Вот как, очень интересно! Когда же эта бомба попала в вагон с ломом? На Восточном фронте или здесь, в цехе?

— Приступайте к работе, — приказал Фальке сапёрам.

Эти парни, сразу видно по ухватке, опытные сапёры.

Ловко приладили к бомбе детонатор с фитилём, скомандовали всем отойти. Старший закурил сигарету и поджёг ею бикфордов шнур, будто дал прикурить, быстро отбежал метров на сто. Бомба оглушительно разорвалась, срезав осколками ветви ближних деревьев.

Сапёры вспрыгнули на мотоцикл и исчезли. Фальке, мастер Шварцбах и Роман Шамрай остались одни на опушке. И только тогда гестаповец спохватился — чего-то недоставало. Оглянулся удивлённо и спросил:

— А где же паровоз с вагоном?

— Не знаю, — ответил Шварцбах. — Наверное, поехал на завод. Где же ему быть?

— Когда?

— Я не заметил…

— А ты? — вопрос относился к Шамраю.

— Я не видел, — через силу ответил Роман. Ему можно было поверить: такая мертвенная бледность покрывала его лицо.

— Пошли, — скомандовал Фальке и трусцой побежал к заводу.

За воротами стояли паровоз и платформа с ломом.

— Кто дал приказ уезжать? — кинулся к машинисту Фальке.

— Не очень-то приятно стоять возле бомбы, — хмуро ответил светлоусый машинист.
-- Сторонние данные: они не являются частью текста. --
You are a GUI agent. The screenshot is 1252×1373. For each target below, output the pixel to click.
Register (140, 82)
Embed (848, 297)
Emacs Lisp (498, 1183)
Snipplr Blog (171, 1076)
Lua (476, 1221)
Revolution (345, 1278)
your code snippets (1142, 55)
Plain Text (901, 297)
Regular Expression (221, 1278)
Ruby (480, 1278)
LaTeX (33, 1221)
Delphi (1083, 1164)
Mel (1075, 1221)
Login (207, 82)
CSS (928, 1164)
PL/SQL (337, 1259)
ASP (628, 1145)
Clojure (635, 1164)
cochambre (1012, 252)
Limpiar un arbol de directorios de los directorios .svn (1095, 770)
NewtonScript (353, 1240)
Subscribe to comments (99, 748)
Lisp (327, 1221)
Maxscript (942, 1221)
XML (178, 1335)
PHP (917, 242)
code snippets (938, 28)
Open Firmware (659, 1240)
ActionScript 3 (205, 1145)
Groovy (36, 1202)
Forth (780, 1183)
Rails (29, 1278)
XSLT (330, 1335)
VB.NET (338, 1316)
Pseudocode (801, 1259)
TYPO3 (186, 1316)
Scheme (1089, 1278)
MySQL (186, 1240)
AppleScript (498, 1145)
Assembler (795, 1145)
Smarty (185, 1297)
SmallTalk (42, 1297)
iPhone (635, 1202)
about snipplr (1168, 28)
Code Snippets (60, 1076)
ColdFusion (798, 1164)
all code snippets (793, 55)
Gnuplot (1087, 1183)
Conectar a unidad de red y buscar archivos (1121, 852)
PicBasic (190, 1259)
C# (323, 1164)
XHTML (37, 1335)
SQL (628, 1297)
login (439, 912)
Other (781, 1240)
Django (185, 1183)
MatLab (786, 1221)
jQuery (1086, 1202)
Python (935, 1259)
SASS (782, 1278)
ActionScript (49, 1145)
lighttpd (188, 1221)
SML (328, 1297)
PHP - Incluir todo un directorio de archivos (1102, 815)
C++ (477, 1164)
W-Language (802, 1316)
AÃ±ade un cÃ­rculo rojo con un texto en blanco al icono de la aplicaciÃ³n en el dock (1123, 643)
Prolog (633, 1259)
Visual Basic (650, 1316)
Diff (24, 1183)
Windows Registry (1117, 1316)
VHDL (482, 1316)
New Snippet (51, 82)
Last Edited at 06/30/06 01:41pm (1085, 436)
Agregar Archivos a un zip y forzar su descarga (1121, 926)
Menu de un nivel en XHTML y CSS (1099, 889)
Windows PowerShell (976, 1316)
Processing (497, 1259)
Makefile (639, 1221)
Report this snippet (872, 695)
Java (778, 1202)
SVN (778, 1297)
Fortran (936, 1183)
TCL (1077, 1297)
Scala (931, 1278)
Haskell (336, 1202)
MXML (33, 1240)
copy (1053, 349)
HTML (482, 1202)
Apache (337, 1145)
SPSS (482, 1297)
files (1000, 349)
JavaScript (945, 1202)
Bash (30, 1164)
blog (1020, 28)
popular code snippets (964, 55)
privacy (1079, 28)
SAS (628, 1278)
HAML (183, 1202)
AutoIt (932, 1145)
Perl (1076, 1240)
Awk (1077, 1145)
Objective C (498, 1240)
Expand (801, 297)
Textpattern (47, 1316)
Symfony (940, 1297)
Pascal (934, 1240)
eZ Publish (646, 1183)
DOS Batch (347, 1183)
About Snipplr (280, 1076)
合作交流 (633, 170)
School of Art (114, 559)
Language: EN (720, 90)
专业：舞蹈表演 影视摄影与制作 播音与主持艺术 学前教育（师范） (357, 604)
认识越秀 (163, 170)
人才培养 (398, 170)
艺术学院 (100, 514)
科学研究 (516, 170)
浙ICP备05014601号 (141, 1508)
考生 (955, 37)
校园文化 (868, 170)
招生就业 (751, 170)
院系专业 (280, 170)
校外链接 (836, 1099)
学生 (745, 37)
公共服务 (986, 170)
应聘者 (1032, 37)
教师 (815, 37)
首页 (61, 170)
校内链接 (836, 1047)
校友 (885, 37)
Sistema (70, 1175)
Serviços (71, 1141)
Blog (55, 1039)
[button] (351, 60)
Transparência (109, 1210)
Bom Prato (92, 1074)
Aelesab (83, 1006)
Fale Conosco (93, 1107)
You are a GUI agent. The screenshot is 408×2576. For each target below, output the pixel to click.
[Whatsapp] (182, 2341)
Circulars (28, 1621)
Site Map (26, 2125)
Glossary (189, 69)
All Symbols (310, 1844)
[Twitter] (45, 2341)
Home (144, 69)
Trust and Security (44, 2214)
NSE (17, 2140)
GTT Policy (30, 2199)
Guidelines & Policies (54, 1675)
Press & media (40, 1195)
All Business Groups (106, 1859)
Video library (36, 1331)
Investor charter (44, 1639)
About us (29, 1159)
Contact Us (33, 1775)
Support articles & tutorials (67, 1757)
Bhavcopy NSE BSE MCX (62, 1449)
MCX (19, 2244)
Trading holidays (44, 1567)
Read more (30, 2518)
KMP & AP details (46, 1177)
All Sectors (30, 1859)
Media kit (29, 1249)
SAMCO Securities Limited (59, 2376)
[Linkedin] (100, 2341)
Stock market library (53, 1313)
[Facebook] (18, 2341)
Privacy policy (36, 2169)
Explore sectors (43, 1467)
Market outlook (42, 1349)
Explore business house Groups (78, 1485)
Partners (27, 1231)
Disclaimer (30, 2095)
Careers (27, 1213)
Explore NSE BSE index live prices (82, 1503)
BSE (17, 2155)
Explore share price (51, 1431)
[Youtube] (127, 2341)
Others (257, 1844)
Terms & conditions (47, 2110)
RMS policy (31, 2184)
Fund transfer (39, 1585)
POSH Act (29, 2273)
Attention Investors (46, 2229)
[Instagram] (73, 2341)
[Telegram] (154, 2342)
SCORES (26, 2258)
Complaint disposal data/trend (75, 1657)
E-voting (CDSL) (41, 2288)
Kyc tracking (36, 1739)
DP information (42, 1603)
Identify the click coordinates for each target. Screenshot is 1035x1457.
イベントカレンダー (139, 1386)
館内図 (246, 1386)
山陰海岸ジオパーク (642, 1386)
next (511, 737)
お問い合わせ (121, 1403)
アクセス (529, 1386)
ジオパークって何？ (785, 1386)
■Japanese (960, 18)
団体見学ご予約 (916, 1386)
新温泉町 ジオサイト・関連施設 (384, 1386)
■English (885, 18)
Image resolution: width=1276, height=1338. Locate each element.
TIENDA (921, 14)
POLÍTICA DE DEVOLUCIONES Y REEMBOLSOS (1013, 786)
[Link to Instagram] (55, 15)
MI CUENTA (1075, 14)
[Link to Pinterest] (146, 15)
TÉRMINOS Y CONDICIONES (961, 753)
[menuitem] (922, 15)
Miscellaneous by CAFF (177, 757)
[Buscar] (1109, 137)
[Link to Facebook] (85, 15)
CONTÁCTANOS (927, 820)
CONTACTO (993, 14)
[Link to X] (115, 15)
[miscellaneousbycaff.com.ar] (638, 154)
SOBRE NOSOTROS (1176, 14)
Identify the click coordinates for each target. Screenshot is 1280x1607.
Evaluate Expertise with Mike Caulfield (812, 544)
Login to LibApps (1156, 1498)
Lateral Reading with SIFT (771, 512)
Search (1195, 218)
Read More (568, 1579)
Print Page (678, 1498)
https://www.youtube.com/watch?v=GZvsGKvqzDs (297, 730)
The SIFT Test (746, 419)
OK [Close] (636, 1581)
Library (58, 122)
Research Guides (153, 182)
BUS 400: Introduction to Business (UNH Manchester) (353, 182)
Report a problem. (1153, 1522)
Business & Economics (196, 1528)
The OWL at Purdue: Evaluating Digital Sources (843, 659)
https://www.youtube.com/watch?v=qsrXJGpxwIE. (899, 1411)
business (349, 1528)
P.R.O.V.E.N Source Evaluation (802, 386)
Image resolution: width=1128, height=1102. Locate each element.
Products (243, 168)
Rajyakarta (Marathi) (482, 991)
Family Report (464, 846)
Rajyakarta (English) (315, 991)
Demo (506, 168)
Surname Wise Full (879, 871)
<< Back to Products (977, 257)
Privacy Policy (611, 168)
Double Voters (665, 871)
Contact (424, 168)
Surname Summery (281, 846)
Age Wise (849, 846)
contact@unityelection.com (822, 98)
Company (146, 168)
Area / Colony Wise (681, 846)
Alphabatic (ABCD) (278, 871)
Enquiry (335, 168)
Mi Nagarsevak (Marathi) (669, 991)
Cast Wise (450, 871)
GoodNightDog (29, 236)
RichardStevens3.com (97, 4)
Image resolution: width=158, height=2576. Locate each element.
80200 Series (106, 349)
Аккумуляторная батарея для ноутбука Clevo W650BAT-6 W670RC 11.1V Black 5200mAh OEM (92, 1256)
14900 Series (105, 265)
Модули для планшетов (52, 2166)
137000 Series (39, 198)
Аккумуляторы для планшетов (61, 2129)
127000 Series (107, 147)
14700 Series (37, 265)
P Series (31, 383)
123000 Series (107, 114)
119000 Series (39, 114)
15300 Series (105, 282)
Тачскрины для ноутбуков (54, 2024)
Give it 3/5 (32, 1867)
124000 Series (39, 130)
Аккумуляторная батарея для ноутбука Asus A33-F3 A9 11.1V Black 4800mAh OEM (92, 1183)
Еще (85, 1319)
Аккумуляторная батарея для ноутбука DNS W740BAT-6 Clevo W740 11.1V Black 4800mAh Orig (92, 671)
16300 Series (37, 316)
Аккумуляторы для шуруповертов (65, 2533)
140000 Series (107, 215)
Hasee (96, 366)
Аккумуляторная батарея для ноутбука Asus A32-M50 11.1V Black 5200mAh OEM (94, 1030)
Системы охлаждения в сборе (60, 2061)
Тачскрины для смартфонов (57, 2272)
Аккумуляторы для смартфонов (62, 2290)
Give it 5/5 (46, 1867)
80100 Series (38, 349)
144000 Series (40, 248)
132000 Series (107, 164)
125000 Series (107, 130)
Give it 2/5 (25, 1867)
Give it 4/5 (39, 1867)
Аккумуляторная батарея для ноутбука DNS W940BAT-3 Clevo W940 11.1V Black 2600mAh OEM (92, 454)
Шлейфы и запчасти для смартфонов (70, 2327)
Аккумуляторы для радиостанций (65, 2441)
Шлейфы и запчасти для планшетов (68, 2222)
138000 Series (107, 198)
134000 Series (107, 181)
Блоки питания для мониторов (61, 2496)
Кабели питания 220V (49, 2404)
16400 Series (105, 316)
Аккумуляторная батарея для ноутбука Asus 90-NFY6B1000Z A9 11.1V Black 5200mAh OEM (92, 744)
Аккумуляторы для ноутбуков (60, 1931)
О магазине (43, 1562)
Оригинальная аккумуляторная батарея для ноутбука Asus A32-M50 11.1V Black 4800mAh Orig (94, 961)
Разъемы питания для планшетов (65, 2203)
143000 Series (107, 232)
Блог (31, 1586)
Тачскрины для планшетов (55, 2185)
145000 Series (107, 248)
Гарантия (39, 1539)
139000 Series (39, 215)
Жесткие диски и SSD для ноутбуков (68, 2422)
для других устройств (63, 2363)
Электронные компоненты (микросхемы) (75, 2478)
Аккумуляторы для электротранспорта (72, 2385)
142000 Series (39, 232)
— Кто-нибудь подходил к вагону?

— Нет.

— В цех! — Фальке вскочил на подножку паровоза.

Шамрай сел на старую разбитую мульду и стал смотреть, как крановщики осторожно, под контролем гестаповца, разгружали платформу. Кто-то принёс Роману кружку воды, он даже не разглядел, кто именно, кажется, сталевар Шильд. Напрягая последние силы, стараясь ничего не пропустить, смотрел Шамрай, как кран кусок за куском разбирал железный лом. Видел ли тогда он, Шамрай, голову памятника с удивительно высоким, до боли в сердце знакомым лбом или ему только показалось?